What is an El Niño event?

El Niño is a warming of surface ocean waters in the eastern tropical Pacific. El Niño events tend to happen every three to seven years and can last from six months to two years. El Niño events can have profound effects on weather patterns around the world, impacting on different regions in different ways.

El Niño forecast for 2019

According to the World Meteorological Organization (WMO), modelling indicates a 75-80 per cent chance that a fully-fledged but weak El Niño event will develop before the end of February 2019. The world is currently in an El Niño alert phase.

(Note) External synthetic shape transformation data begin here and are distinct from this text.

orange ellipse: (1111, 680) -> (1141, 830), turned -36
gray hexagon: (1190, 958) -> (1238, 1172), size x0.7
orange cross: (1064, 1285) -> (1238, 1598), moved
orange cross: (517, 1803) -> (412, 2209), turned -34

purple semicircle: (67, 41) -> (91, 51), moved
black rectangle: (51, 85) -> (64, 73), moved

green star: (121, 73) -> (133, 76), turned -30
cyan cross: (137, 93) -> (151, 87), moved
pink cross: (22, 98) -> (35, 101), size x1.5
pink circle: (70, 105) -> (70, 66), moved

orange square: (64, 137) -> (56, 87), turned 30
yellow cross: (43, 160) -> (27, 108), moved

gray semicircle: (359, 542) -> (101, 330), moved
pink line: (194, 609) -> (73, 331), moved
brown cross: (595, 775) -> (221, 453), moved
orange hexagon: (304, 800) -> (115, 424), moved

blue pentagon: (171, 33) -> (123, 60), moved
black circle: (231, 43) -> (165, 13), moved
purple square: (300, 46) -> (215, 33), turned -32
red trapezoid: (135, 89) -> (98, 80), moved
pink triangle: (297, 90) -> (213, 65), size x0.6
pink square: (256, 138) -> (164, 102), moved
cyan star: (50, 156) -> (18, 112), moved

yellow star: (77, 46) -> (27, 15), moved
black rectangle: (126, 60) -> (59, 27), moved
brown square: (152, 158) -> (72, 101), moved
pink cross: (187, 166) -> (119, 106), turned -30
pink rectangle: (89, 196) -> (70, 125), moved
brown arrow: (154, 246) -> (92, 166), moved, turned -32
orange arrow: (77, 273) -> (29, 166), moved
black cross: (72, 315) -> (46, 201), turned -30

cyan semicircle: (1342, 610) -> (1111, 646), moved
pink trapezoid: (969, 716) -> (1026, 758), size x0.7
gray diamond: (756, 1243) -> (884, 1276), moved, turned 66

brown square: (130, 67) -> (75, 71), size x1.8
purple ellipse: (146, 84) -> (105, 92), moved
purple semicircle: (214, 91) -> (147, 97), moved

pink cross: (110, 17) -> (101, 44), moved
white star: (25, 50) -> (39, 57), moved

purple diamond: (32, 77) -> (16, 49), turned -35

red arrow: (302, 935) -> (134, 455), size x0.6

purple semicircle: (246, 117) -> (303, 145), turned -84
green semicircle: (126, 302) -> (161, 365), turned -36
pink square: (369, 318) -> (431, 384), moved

El Niño impacts in Afghanistan

In Afghanistan,  El Niño events typically bring above-normal snowfall/rainfall, especially in the country’s north and northeast, as well as warmer temperatures across the country.  With the vast-majority of the country currently affected by drought, additional rainfall may contribute to replenishing depleted water supplies and support drought-recovery. The winter wet season started earlier than normal in 2018,  increasing the potential for snow water storage, which may provide an important source of water for irrigated crops and pasture recovery in the spring and summer of 2019. It won’t be clear until the second quarter of 2019 whether this has translated into conducive planting conditions depending on; a) whether the water has actually been harvested into irrigation reserves or has immediately run-off straightaway into deforested land/barren soil; b) whether families either had the resources or received assistance in time to plant; and c) whether the harvest is sufficient to provide enough for their food and/or economic security through the next winter.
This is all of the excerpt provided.